What does it mean to think social life ‘through’ the planet Earth? This timely intervention in the bourgeoning field of planetary studies answers this question by bringing Earth system science, cosmology, sociology, anthropology, continental philosophy, and Indigenous studies into dialog.
If the Anthropocene is a ‘challenge’ for the social sciences, Clark and Szerszynski explain, it is because the latter must restrain their tendency to completely socialize the Anthropocene (see Chapter 2). By no means do Clark and Szerszynski want to dismiss the absolute necessity of identifying the political responsibilities at play in the environmental wrecking of terrestrial ecosystems or the ongoing effects of colonialism (see Chapter 7). But they do highlight the necessity of a dialectical counterpart: ‘geologizing the social’ (p. 46).
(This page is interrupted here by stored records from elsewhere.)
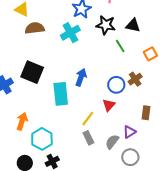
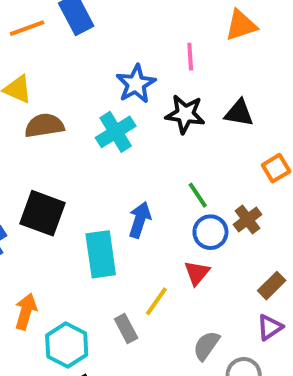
green line: (120, 46) -> (198, 195), moved
brown rectangle: (146, 113) -> (272, 286), turned 40
purple triangle: (129, 132) -> (270, 327), moved
gray rectangle: (88, 138) -> (126, 328), moved

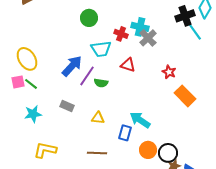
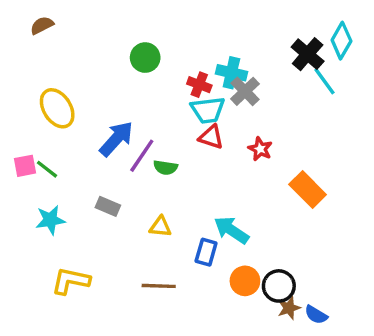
black cross: (185, 16) -> (308, 54), turned -30
cyan trapezoid: (101, 49) -> (208, 110), moved
yellow ellipse: (27, 59) -> (57, 108), moved
red star: (169, 72) -> (260, 149), moved

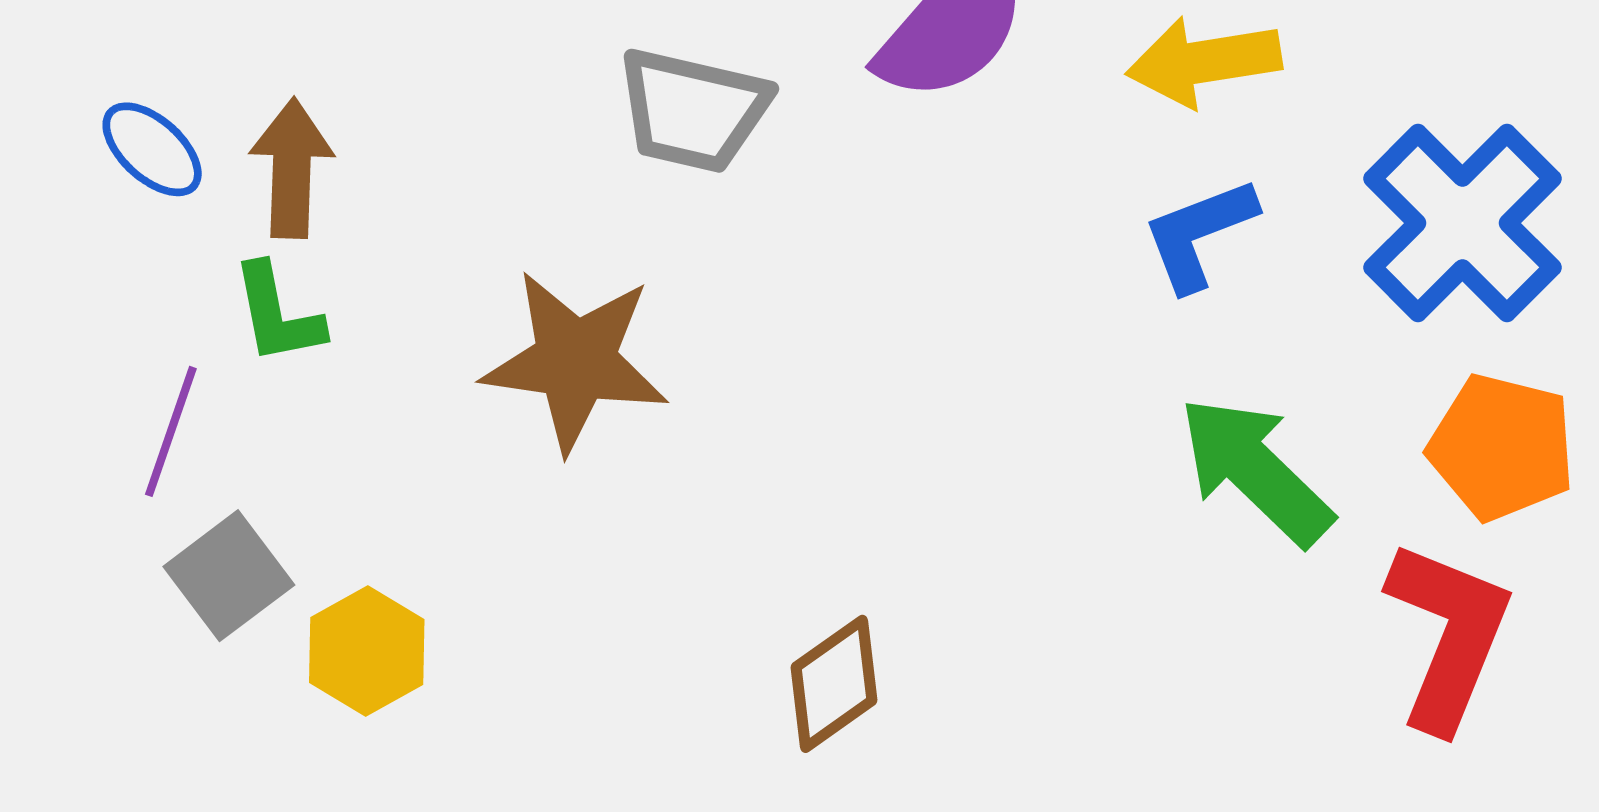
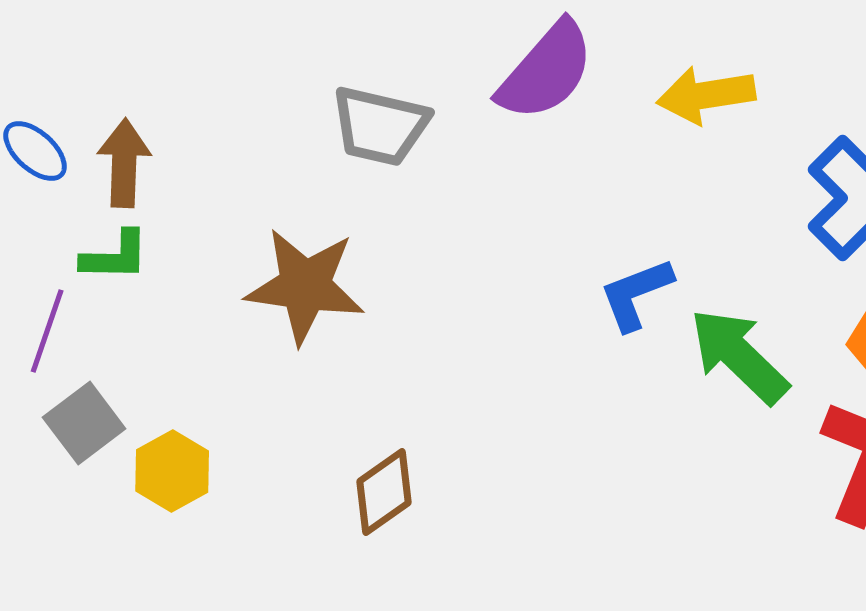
blue L-shape: (1199, 234) -> (636, 294), moved
green L-shape: (277, 314) -> (115, 256), turned -78
brown diamond: (834, 684) -> (384, 492), moved

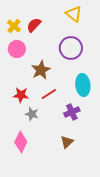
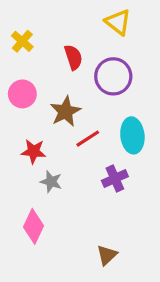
red semicircle: (34, 25) -> (73, 57), moved, turned 119
pink circle: (17, 49) -> (22, 94), moved
red line: (49, 94) -> (88, 139), moved
brown triangle: (67, 142) -> (107, 255), moved

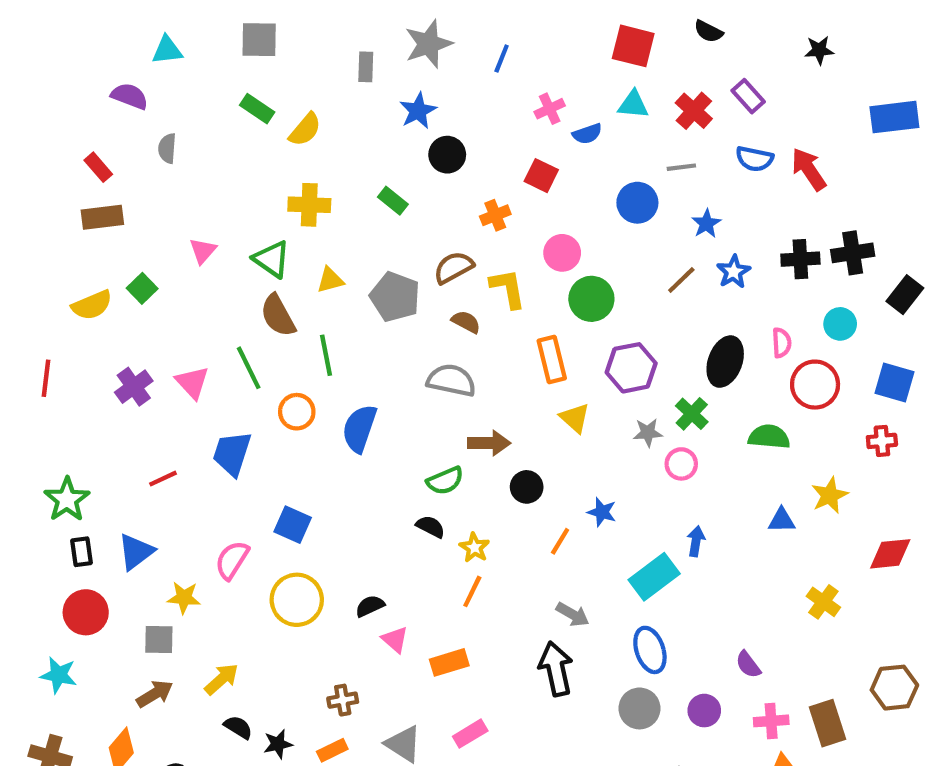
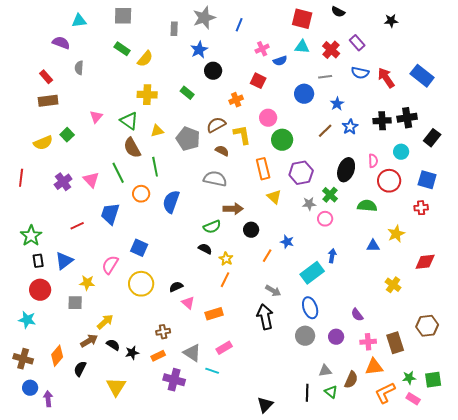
blue rectangle: (894, 117) -> (422, 76), moved, turned 45
brown arrow: (155, 694) -> (89, 341), moved

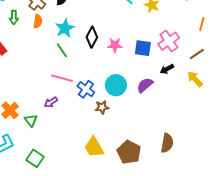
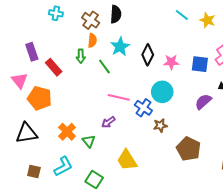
green arrow: (14, 17) -> (81, 56), moved
green line: (62, 50) -> (104, 66), moved
cyan circle: (116, 85) -> (162, 92), moved
yellow trapezoid: (94, 147) -> (127, 160), moved
brown pentagon: (129, 152) -> (189, 149), moved

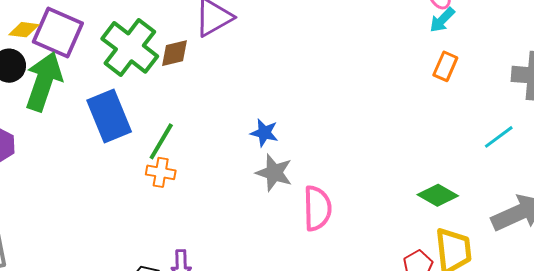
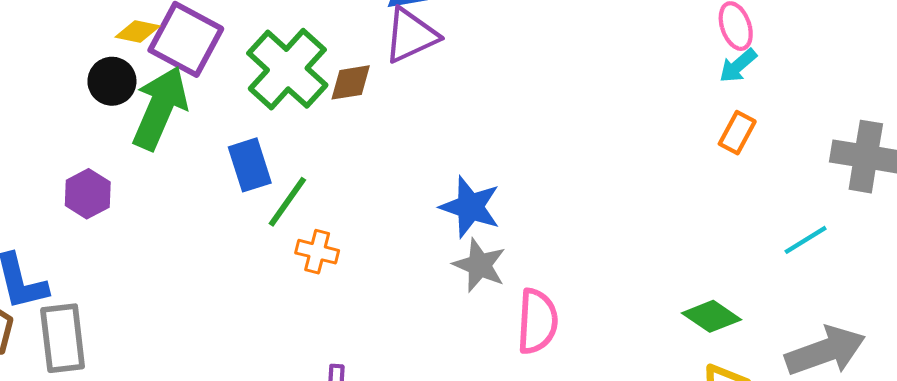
blue rectangle: (109, 116) -> (250, 165), size x0.7
blue star: (264, 133) -> (470, 207), size x1.5
green line: (161, 141) -> (287, 202), moved

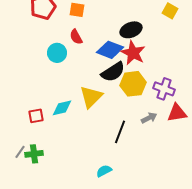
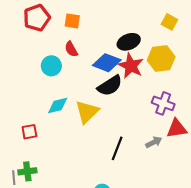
yellow hexagon: (133, 84) -> (161, 59), moved
cyan diamond: (62, 108) -> (58, 106), moved
gray arrow: (149, 118) -> (154, 142), moved
gray line: (20, 152) -> (14, 178), moved, turned -40

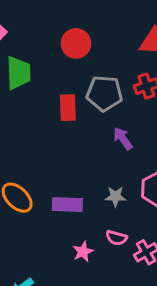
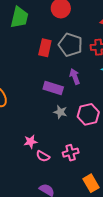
purple rectangle: (67, 205) -> (53, 88), moved
pink semicircle: (116, 238) -> (43, 156), moved

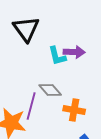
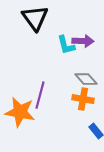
gray diamond: (50, 90) -> (86, 79), moved

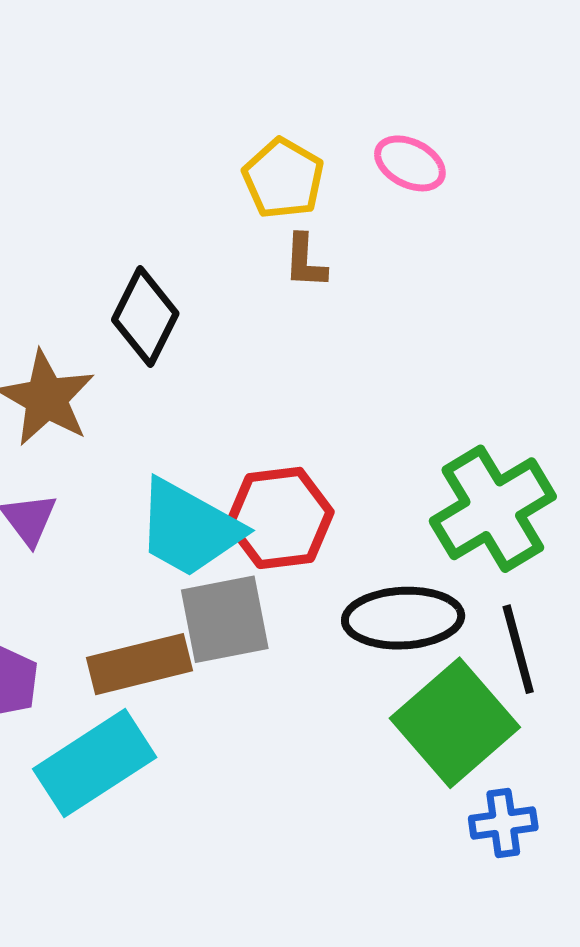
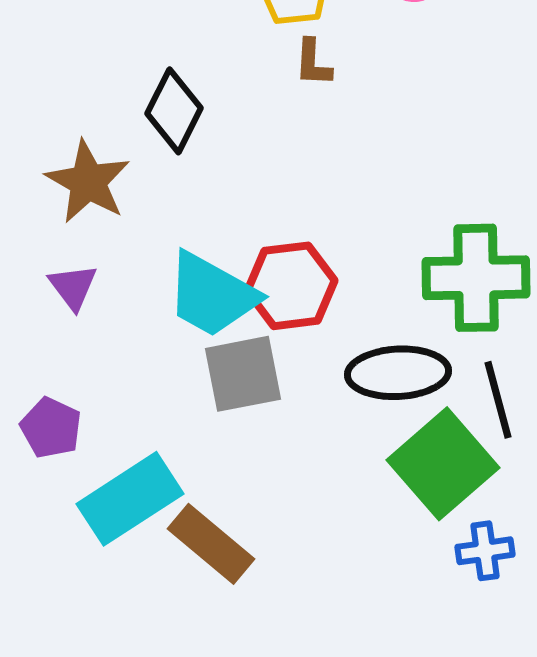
green cross: (493, 509) -> (476, 278), turned 30
brown rectangle: (139, 664) -> (211, 544), moved, turned 54

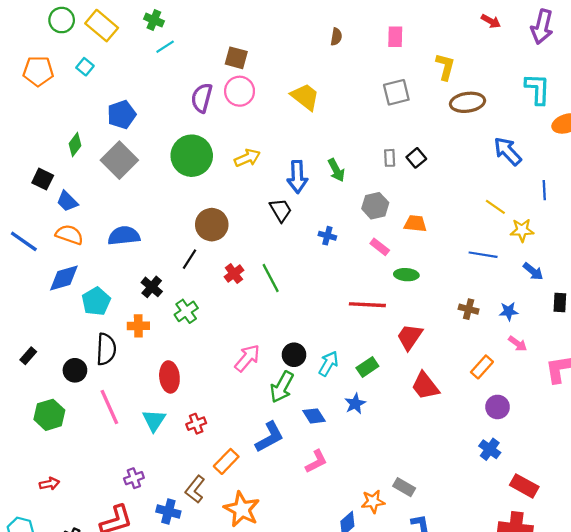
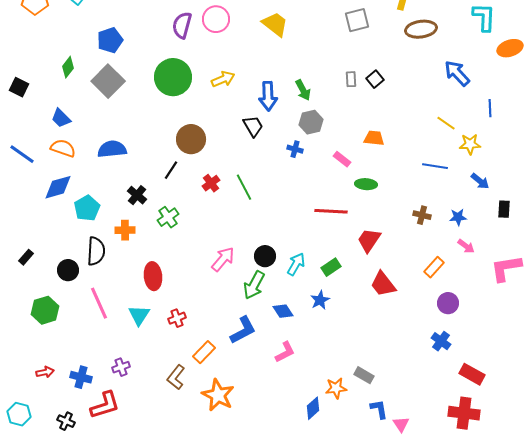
black square: (43, 179) -> (19, 87), moved
gray hexagon: (375, 206) -> (311, 122), moved
blue cross: (168, 512) -> (81, 377), moved

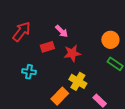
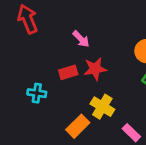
red arrow: (22, 32) -> (28, 19), moved, turned -60
red rectangle: (47, 47) -> (68, 72), moved

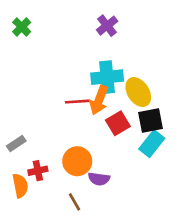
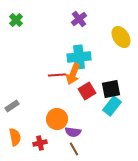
yellow ellipse: (138, 92) -> (121, 37), moved
red cross: (38, 171) -> (40, 143), moved
brown line: (75, 202) -> (74, 149), moved

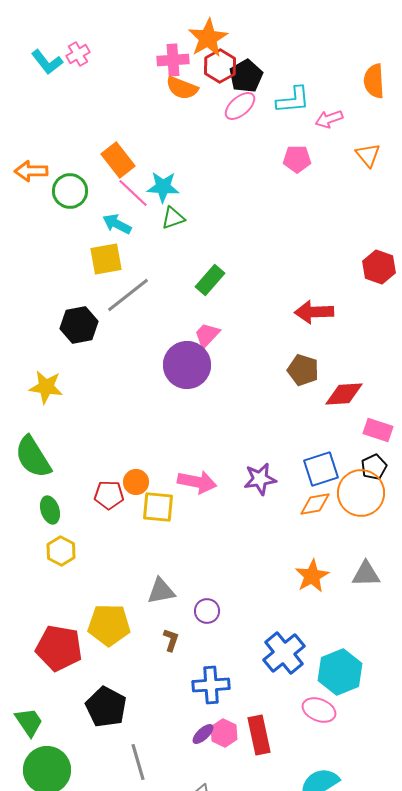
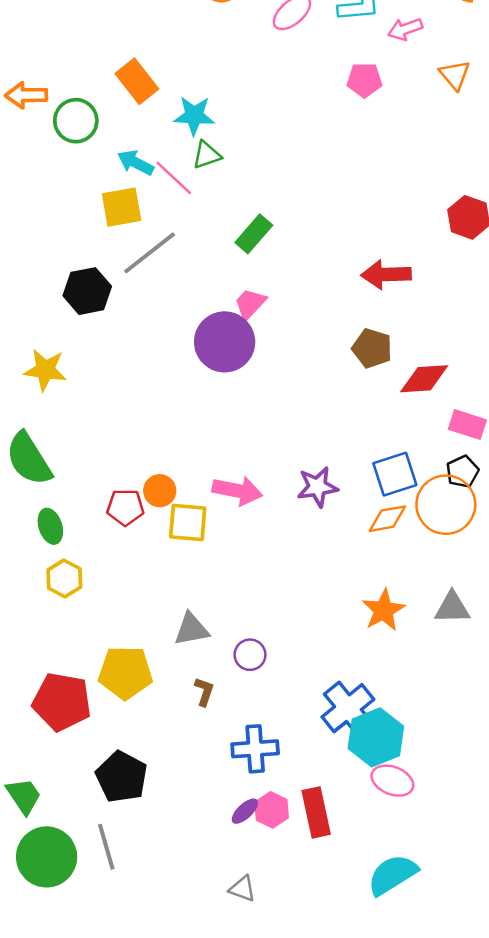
pink line: (133, 193) -> (174, 178), moved
cyan hexagon: (340, 672) -> (376, 737), moved
gray line: (138, 762) -> (106, 847), moved

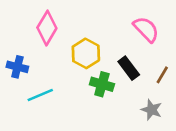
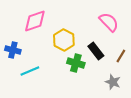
pink diamond: (47, 28) -> (35, 21), turned 40

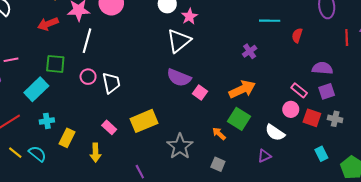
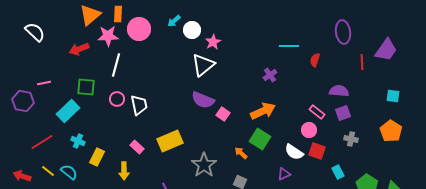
red square: (312, 118) -> (317, 151), moved
cyan cross: (47, 121) -> (78, 141), turned 32

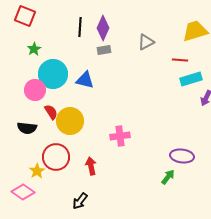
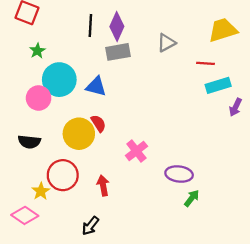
gray rectangle: (104, 50) -> (118, 52), size x1.5
red semicircle: (51, 112) -> (98, 123), moved
pink cross: (120, 136) -> (136, 151), turned -30
purple ellipse: (182, 156) -> (179, 174), moved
Socializing the Anthropocene without geologizing the social would be to miss what constitutes the conceptual core of the Anthropocene: its consideration of geological reality, its opening to the ‘deep time’ of Earth’s stratification, its attention paid to what Isabelle Stengers calls ‘the intrusion of Gaia’, that is Earth’s planetary dimension (Chapter 1). 1
The ‘planetary turn’ of social thought means to acknowledge that the Earth has a form of otherness that cannot be comprehended as a social construct: the Earth has a capacity to self-differentiate, ‘to become otherwise’, ‘to reorganize its constituent parts—at multiple scales—into new arrangements’ (p. 78). The Earth is therefore not One, but rather a historical succession of different planets, each one with its own composition, its own inhabitants (living or not), its own mobility (see Chapter 6). Leaning on Deleuze and Guattari’s philosophy, Clark and Szerszynski coin the expression ‘planetary multiplicity’ to name the recurring transformation of the Earth (pp. 88–90). The Earth’s otherness, which reveals itself after every transformation, signals the existence of an ‘excess’ (of energy for instance, see pp. 42–46) that cannot be reduced to a social component. This ‘inhuman’ excess, which manifests Earth’s autonomy, speaks through human subjects making us ‘geological subjects’ (Kathryn Yusoff) – whose desires and political decisions are made with terrestrial matter. 2
Far from a ‘god’s-eye view’ strengthening dominant narratives and invisibilizing minorities, thinking the Earth ‘without us’, aims at ‘discern[ing] wayward and insurgent traces of multiplicity within the sciences behind the Anthropocene’ (p. 162, see also p. 166). In this sense, geoscience itself – and not only social science – is ‘not geological enough’ (p. 64). Chapter 3 is a perfect implementation of what a geo-analysis can really be, showing how the study of ironing requires the epistemological encounter of gender studies and metallurgy, ‘fossil capitalism’ (Andreas Malm) and ‘cloth capitalism’ (Sadie Plant), domestic work and ‘domestic geology’ (p. 66). Not without vertigo, Clark and Szerszynski’s geo-analysis make us aware that the surface of ironing stands above the depths of the Earth.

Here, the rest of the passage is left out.